Griechenland-Gipfel in Brüssel: Premier Tsipras, EU-Kommissionspräsident Juncker und Präsident Hollande

(Foto: AP)
  • In Brüssel verhandeln die Chefs der Euro-Länder weiter über eine Lösung der Schuldenkrise in Griechenland. Der Gipfel wird immer wieder für Gespräche in Kleingruppen unterbrochen.
  • Die Euro-Länder haben sich offenbar von der Drohung eines "Grexits auf Zeit" verabschiedet.
  • Die Euro-Finanzminister fordern in einem Papier mehr Reformen von Athen, die zudem bis Mittwoch verabschiedet sein müssen.

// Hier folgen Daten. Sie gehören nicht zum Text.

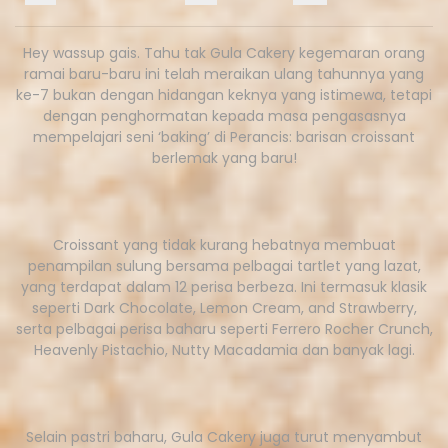
Hey wassup gais. Tahu tak Gula Cakery kegemaran orang
ramai baru-baru ini telah meraikan ulang tahunnya yang
ke-7 bukan dengan hidangan keknya yang istimewa, tetapi
dengan penghormatan kepada masa pengasasnya
mempelajari seni ‘baking’ di Perancis: barisan croissant
berlemak yang baru!
Croissant yang tidak kurang hebatnya membuat
penampilan sulung bersama pelbagai tartlet yang lazat,
yang terdapat dalam 12 perisa berbeza. Ini termasuk klasik
seperti Dark Chocolate, Lemon Cream, and Strawberry,
serta pelbagai perisa baharu seperti Ferrero Rocher Crunch,
Heavenly Pistachio, Nutty Macadamia dan banyak lagi.
Selain pastri baharu, Gula Cakery juga turut menyambut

Von Daniel Brössler, Alexander Mühlauer und Thomas Kirchner, Brüssel, und Jakob Schulz

Nacht der Gespräche

Für viele der 19 Staats- und Regierungschefs der Euro-Zone muss die Nacht von Sonntag auf Montag eine frustrierende sein. Sie sind zu einem Euro-Sondergipfel gekommen, der die meiste Zeit ohne sie stattfindet. Immer wieder wird der Gipfel für Gespräche in Kleingruppen unterbrochen. Im Zentrum stehen dabei Kanzlerin Merkel, Frankreichs Präsident Hollande, der griechische Premier Tsipras und EU-Ratspräsident Tusk. So oft kommen die vier zusammen, dass EU-Beamte am frühen Montagmorgen die Übersicht verloren, wieviele Treffen es schon gab. Klar ist aber: Entweder wird in diesem Kreis eine Lösung gefunden oder gar nicht. "Es gibt immer noch Hoffnung", ist zu hören. Großer Streitpunkt ist der von Finanzminister Schäuble geforderte Treuhandfonds mit 50 Milliarden Euro Vermögen als Sicherheit für die Gläubiger. Die Griechen sind empört über diese Forderung. So viele griechische Vermögenswerte seien gar nicht aufzubringen, sagen sie. Selbst der Internationale Währungsfonds (IWF) spricht von maximal sieben Milliarden Euro.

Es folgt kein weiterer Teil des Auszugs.